In 1898 Straus served as the president of the city’s board of health. He immediately donated pasteurization equipment to the city’s orphan’s asylum. This grim institution received children abandoned by or removed from their families, so it is not surprising that they had a death rate four times that of children in general. In 1897, a typical year, 44 percent of the children housed there died. In 1898, with the introduction of pasteurized milk the only change, the death rate at the asylum plunged to 20 percent.
With results like this, one would think that pasteurization would have swept the nation. Instead it faced opposition from milk distributors and bureaucrats, among others. At one point Straus was even arrested for “adulterating” milk because he supplied mothers with infant formula. But he persevered. In 1908, when the infant death rate had been cut in half by voluntary pasteurization, Chicago became the first city to require it, and New York finally followed suit in 1914.
During his crusade Straus established at his own expense 297 milk stations in thirty-six cities. Over the course of twenty-five years, 24,009,498 glasses and bottles of safe milk were dispensed. The national death rate for children fell from 125.1 per thousand in 1891 to 15.8 in 1925. Altogether it is estimated that the efforts of Nathan Straus directly saved the lives of 445,800 children.
Despite these prodigious outside activities he remained active in the management of Macy’s until 1914 and retired from business completely only in 1925 when he was seventy-seven. When he died in 1931 his estate amounted to a million dollars, and he left not a penny of it to charity, explaining in his will that “what you give for the cause of charity in health is gold, what you give in sickness is silver, and what you give in death is lead.”

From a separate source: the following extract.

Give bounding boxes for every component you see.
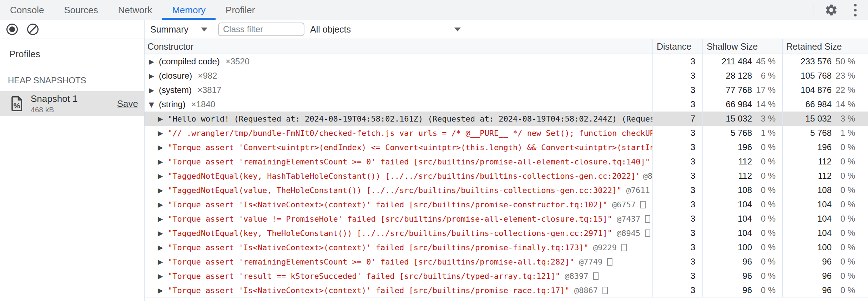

Today New York City has a touching memorial to Isidor Straus and his wife—they who loved honor and each other more than life itself—but there is none to Nathan. In a larger sense, however, there are thousands of memorials in every neighborhood of every city in the country. As Adm. George Dewey explained at the ground-breaking ceremony for one of the milk stations, “If all the little children whose lives [Straus] saved could mass themselves around the building now to be erected [he] would have the most splendid memorial ever made to man.”